Criticism & Features

NBCC Reads

Richard Powers Considers An NBCC Favorite, Seriously…And Makes a List

By Richard Powers

What is your favorite National Book Critics Circle winner or finalist of all time? The first NBCC winners, honored in 1975 for books published in 1974, were E.L. Doctorow (Ragtime, fiction), John Ashbery (Self-Portrait in a Convex Mirror, poetry), R.W.B. Lewis for his biography of Edith Wharton, and Paul Fussell (The Great War and Modern Memory, criticism). In 2014 the National Book Critics Circle prepares to celebrate nearly forty years of the best work selected by the critics themselves, and also to launch the new John Leonard award for first book. So we're looking back at the winners and finalists, all archived on our website, and we've asked our members and former honorees to pick a favorite. Here's the first of dozens of choices in our latest in six years of NBCC Reads surveys.

I have a thing against lists and favorites and “likes.” The ranking pastime has always struck me as too sports-like, too dismissive and competition-driven, born in exactly the kind of consumerist commodity-fetishism that only literature is still strong enough to save me from. I’m with Borges: censure and praise are sentimental acts that bear not the slightest resemblance to real criticism. The reading experiences I value most are the ones that shake me out of my easy aesthetic preferences and make the favorites game feel like a talent show in the Iroquois Theater just before the fire. Give me the not-yet likable, the unhousebroken, something that is going to throw my tastes in a tizzy and make my self-protecting Tops of the Pops slink away in shame.

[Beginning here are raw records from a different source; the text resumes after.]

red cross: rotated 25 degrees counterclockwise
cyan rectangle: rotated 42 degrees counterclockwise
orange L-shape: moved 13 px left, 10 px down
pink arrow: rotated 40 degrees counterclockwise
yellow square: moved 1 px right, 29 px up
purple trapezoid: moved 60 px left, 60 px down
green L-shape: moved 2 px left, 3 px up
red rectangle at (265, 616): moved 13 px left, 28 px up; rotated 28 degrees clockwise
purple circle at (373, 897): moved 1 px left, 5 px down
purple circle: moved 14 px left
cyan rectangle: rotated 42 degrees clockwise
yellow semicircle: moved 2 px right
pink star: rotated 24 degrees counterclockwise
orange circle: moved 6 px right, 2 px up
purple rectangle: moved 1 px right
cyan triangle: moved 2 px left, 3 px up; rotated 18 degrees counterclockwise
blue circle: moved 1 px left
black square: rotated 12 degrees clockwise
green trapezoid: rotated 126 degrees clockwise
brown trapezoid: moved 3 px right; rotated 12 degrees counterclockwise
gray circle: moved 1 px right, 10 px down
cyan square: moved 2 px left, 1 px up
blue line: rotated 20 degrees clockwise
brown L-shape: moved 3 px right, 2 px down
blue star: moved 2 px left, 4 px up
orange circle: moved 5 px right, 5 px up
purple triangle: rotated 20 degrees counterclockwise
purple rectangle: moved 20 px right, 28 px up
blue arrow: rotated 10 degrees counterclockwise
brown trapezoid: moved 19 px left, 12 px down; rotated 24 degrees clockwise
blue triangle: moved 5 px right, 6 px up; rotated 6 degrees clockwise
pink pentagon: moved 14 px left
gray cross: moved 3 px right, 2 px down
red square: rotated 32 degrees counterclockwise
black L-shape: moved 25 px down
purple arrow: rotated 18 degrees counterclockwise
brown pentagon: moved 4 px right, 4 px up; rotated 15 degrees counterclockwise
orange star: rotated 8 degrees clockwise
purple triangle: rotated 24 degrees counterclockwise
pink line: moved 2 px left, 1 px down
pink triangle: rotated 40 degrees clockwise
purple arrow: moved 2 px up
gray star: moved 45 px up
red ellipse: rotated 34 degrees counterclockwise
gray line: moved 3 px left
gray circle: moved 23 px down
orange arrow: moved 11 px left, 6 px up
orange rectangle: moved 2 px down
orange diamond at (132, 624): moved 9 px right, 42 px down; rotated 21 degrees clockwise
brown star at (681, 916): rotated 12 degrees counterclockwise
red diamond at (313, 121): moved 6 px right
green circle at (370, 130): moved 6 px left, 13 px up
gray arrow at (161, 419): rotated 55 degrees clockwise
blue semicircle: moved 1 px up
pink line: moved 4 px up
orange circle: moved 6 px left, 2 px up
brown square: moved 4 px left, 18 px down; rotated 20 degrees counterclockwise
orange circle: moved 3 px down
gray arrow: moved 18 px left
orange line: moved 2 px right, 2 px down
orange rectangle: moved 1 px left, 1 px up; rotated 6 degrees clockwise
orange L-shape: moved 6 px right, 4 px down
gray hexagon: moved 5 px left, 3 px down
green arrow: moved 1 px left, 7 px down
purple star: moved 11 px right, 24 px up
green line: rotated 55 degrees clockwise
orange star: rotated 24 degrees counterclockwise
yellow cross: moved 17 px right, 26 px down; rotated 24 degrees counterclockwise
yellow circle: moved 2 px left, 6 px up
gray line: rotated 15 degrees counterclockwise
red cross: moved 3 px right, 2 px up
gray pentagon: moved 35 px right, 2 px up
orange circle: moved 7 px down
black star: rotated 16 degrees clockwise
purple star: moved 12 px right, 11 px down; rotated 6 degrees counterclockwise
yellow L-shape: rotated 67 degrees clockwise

But when I look at the 38 years of NBCC celebration, I can’t help thinking: gold mine! Year after the year, the process has turned up an incredible percentage of priceless, timeless works. Running down the list, I see my whole adult life as a reader, the years spent colliding with titles that proved how paltry my preferences were for embracing the full range of hazards available to the human soul—from the shocks of Doctorow and Ashbery and Fussell and Kingston and Bishop and Wilbur and Rosen, who saw me through high school and college, to the awe of Egan and Gleick and Gander and Caro and Millet and Spiotta and Johnson, who are seeing me into the first stages of an astonished and grateful old age. Pick a favorite, you say? You’ve got to be kidding me. Might as well pick a favorite kiss, a favorite moment of terror, a favorite day’s betrayal or evening’s forgiveness from out of a bewildered lifetime. Won’t do it; wouldn’t be prudent. But I might use this list, now that it has me evaluating my own reading needs, to read some of the books on it that I’ve always imagined I wouldn’t like.

Richard Powers was born in Evanston, Illinois. The author of eleven novels, he has been a four-time National Book Critics Circle Award finalist (for Three Farmers on Their Way to a Dance, The Gold Bug Variations, Galatea 2.2, and The Time of Our Singing), received a MacArthur "genius" grant, and won the National Book Award for The Echo Maker. His twelfth novel, Orfeo, is due out in January 2014.